Editor’s Desk

The answer to patient adherence: Check ‘all of the above’

Peter Wehrwein
Editor

Quick fixes, magic bullets, secret sauces—none will you find for improving patient engagement and adherence.

Instead, judging by the 4th Annual Adherence and Engagement Summit in Philadelphia last week, look for as much variety in adherence and engagement efforts as you'll see in the people you're trying to persuade to mind their health and take their medication as directed.

For some people, improving adherence—and outcomes that follow—may providing a free lift to their appointments. George Fields, a senior medical officer for CareMore, a Medicare Advantage and Medicaid managed care health plan based in Southern California, told the summit audience that CareMore had significantly reduce the amputation rate among its MA members by providing free transportation and eliminating copayments for items like insulin and blood glucose test strips.

Adam Hanina, CEO and co-founder of AiCure, talked up his company's product, which uses artificial intelligence, facial recognition software and smartphone cameras to monitor whether people have taken their medication.

Direct observation is the gold standard for ensuring adherence, Hanina told the group, and "what we have done is automated the process of direct observation."

Rajiv Shah, CEO and founder of mymeds, a medication management app, hat tipped Mango Health as setting the standard for adherence technologies but made a case for apps that work on the full gamut of devices.

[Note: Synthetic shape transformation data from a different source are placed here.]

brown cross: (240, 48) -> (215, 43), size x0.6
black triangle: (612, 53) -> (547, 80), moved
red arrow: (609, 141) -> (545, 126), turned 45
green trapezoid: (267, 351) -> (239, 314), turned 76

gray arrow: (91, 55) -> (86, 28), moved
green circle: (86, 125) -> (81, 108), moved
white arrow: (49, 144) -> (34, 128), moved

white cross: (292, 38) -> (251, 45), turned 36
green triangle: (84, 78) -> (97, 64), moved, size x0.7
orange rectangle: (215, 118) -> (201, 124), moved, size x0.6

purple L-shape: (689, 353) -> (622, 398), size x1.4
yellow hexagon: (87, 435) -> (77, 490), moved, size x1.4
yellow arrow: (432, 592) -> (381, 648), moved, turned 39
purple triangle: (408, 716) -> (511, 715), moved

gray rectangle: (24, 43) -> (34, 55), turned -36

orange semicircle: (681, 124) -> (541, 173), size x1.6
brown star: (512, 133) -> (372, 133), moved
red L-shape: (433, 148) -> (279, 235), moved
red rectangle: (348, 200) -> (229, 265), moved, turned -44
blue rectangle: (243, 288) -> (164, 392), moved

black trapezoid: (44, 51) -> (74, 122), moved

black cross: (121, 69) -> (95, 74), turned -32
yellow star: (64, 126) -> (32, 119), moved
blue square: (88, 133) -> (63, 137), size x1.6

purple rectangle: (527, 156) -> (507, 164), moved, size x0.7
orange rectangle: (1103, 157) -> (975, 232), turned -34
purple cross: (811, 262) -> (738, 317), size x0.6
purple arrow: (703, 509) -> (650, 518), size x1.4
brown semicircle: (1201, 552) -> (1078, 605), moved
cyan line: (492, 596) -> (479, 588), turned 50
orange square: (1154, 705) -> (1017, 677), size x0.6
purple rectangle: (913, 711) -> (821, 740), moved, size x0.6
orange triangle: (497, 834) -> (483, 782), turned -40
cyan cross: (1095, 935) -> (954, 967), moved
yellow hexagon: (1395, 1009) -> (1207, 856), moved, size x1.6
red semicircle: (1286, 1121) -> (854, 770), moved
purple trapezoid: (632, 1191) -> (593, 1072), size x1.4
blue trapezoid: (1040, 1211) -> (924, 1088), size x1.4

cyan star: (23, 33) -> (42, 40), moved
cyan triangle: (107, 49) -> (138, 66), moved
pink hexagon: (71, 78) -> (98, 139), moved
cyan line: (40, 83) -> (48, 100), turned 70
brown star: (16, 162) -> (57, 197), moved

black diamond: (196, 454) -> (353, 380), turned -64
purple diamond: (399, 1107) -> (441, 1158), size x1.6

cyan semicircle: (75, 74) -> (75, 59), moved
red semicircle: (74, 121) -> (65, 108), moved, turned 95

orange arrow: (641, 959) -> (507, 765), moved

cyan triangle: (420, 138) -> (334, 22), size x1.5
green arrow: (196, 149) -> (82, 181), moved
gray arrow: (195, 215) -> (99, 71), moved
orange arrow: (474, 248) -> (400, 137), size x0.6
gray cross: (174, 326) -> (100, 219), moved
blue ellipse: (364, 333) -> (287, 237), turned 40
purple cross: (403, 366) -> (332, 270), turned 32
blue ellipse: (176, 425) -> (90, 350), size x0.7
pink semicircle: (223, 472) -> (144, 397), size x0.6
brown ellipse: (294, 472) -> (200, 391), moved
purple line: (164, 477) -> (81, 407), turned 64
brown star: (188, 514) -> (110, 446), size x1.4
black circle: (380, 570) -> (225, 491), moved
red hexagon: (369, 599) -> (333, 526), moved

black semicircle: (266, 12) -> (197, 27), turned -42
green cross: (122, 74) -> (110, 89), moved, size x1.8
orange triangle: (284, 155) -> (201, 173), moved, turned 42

He noted that older people may need a larger screen to read and navigate. And pharmacists got props from Shah: "No one else knows as much about medications as pharmacists. We really believe they are the unsung heroes of adherence."

High deductibles can affect adherence and whether people take a new medication may depend on whether they have gone through their deductible, noted Candace Feldman, a rheumatologist at Brigham and Women's Hospital in Boston. She cautioned against education-only approaches to adherence, noting that they can widen existing disparities in health care because educational materials tend to be more effective among people with social and economic advantages.